Nenek itu dari jauh terlihat balas menatapku yang sedang menatapnya bertengger di atas pohon. Ia menjulurkan tangannya ke arahku, seperti ingin menawarkan jambu mete di tangannya. Sekali lagi aku merasakan hawa dingin dan tubuhku merinding melihat si nenek misterius itu.

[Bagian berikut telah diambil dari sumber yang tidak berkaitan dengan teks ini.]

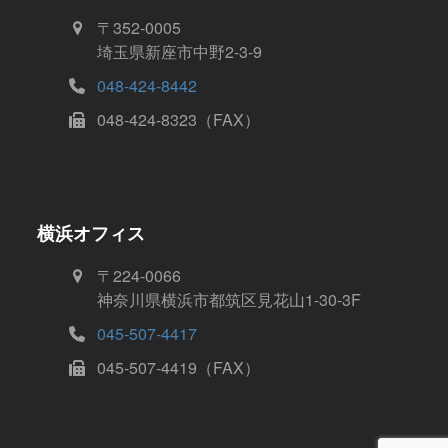
〒352-0005
埼玉県新座市中野2-3-9
048-424-8442
048-424-8323（FAX）
横浜オフィス
〒224-0066
神奈川県横浜市都筑区見花山1-30-3F
045-507-4417
045-507-4419（FAX）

Untungnya, lampu traffic light berubah hijau, kamipun melanjutkan perjalanan ke sekolah. Aku hanya bisa menganggap kejadian itu tak pernah ada, meskipun jantungku masih berdegup kencang. Kemudian untuk mengalihkan pikiran negatif, aku mengeraskan alunan musik dari HP. Sepanjang perjalanan aku menutup mata dan berdoa sebanyak-banyaknya.
Sesampainya di sekolah, aku langsung menuju kelas. Suasana di halaman dan lorong sekolah begitu ramai. Hari itu tidak ada pelajaran, hanya penyampaian nilai ujian, penyerahan ijazah, dan persiapan inagurasi perpisahan kelas XII sehingga semua orang terlihat lebih santai daripada biasanya meskipun sudah mendekati waktu bel masuk.
Begitu masuk ke dalam kelas, aku disambut oleh Dita, si preman cantik di kelas yang bahkan ketua kelas tak mampu mengaturnya. ‘Waduh, anak broken dah sampai rupanya. Ternyata masih hidup ya. Kemana aja kamu, kok baru kelihatan batang hidungnya?”
Dita ini dari dulu selalu usil padaku. Ia selalu mencari-cari kesalahanku untuk bisa bertengkar dengannya. Ia selalu membuatku kesal. Ku yakin kali ini dia akan menghina dan merendahkanku seperti biasa. Sayangnya aku hanyalah seorang siswa biasa dengan latar belakang brokenhome. Maka, aku tak bisa dengan mudahnya membuat masalah dengan Dita. Aku harus bisa menahan amarah yang semakin lama semakin sulit ku pendam dan entah kapan akan meledak.